38. The method of any one of claims 27-37, wherein the contacting step further comprises contacting the textile with one or more additional enzymes selected from the group consisting of: acyl transferase, alpha-amylase, beta-amylase, alpha-galactosidase, arabinosidase, aryl esterase, beta-galactosidase, carrageenase, catalase, cellobiohydrolase, cellulase, chondroitinase, cutinase, endo-beta-1, 4-glucanase, endo-beta-mannanase, esterase, exo-mannanase, galactanase, glucoamylase, hemicellulase, hyaluronidase, keratinase, laccase, lactase, ligninase, lipase, lipoxygenase, lysozyme mannanases, metalloproteases, oxidases, oxidoreductases, pectate lyases, pectoacetases, pectinases, pentosanases, perhydrolases, peroxidases, phenol oxidases, phosphatases, phospholipases, phytases, polygalacturonases, polyesterases, proteases, pullulanases, reductases, rhamnogalacturonases, beta-glucanases, tannase, transglutaminases, xylan acetylesterases, xylanases, xyloglucanases, xylosidases, any combination or mixture thereof.
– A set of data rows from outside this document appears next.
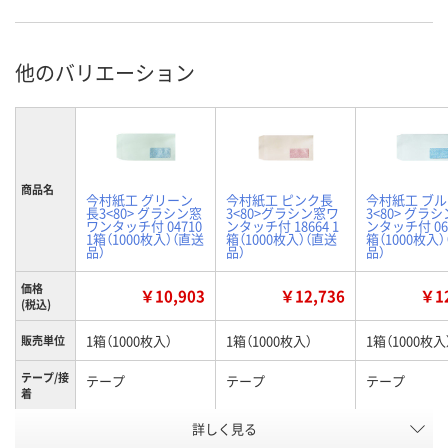
他のバリエーション
商品名
今村紙工 グリーン
今村紙工 ピンク長
今村紙工 ブ
長3<80> グラシン窓
3<80>グラシン窓ワ
3<80> グラ
ワンタッチ付 04710
ンタッチ付 18664 1
ンタッチ付 069
1箱（1000枚入）（直送
箱（1000枚入）（直送
箱（1000枚入
品）
品）
品）
価格
￥10,903
￥12,736
￥12
(税込)
1箱（1000枚入）
1箱（1000枚入）
1箱（1000枚入
販売単位
テープ/接
テープ
テープ
テープ
着
詳しく見る
グリーン
ピンク
ブルー
カラー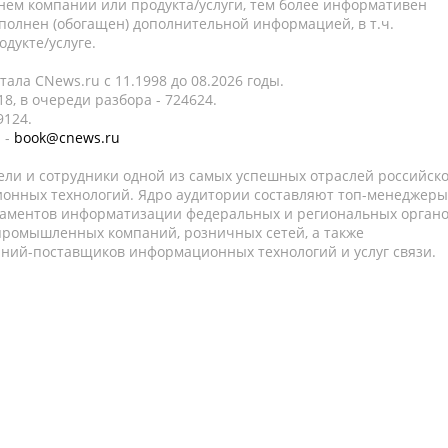
нем компании или продукта/услуги, тем более информативен
полнен (обогащен) дополнительной информацией, в т.ч.
дукте/услуге.
ала CNews.ru c 11.1998 до 08.2026 годы.
8, в очереди разбора - 724624.
9124.
 -
book@cnews.ru
ели и сотрудники одной из самых успешных отраслей российск
онных технологий. Ядро аудитории составляют топ-менеджеры
таментов информатизации федеральных и региональных орган
 промышленных компаний, розничных сетей, а также
аний-поставщиков информационных технологий и услуг связи.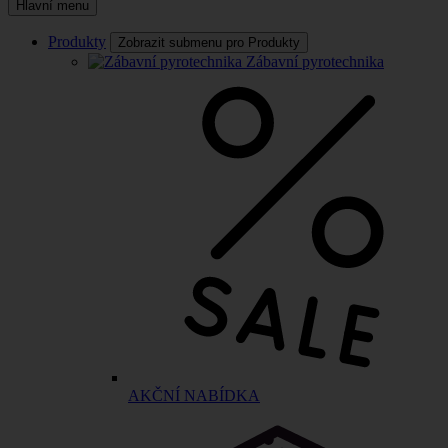
Hlavní menu
Produkty
Zobrazit submenu pro Produkty
Zábavní pyrotechnika
AKČNÍ NABÍDKA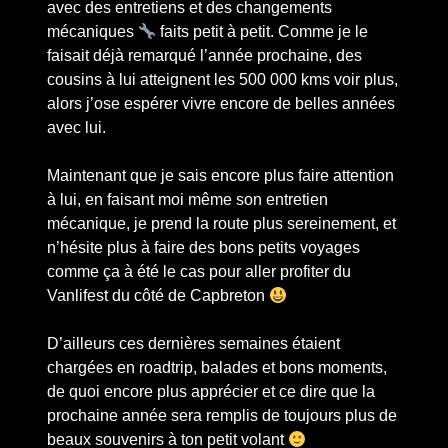
avec des entretiens et des changements
mécaniques
faits petit à petit. Comme je le
faisait déjà remarqué l’année prochaine, des
cousins à lui atteignent les 500 000 kms voir plus,
alors j’ose espérer vivre encore de belles années
avec lui.
Maintenant que je sais encore plus faire attention
à lui, en faisant moi même son entretien
mécanique, je prend la route plus sereinement, et
n’hésite plus à faire des bons petits voyages
comme ça à été le cas pour aller profiter du
Vanlifest du côté de Capbreton
D’ailleurs ces dernières semaines étaient
chargées en roadtrip, balades et bons moments,
de quoi encore plus apprécier et ce dire que la
prochaine année sera remplis de toujours plus de
beaux souvenirs à ton petit volant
39. A method according to any one of claims 27 to 38, wherein the contacting step occurs in a washing machine or a dish washing machine.

40. An isolated polypeptide having nuclease activity, or an active fragment thereof, wherein the polypeptide comprises a sequence selected from the group consisting of SEQ ID NOs: 1 to 13 has an amino acid sequence of at least 75%, 80%, 85%, 90%, 91%, 92%, 93%, 94%, 95%, 96%, 97%, 98%, 99% or 100% sequence identity.

41. A method for preventing, reducing or removing a biofilm, the method comprising contacting the biofilm with a cleaning composition comprising a polypeptide having nuclease activity and lysozyme.

42. A detergent composition comprising: (i) a polypeptide having nuclease activity and (ii) lysozyme.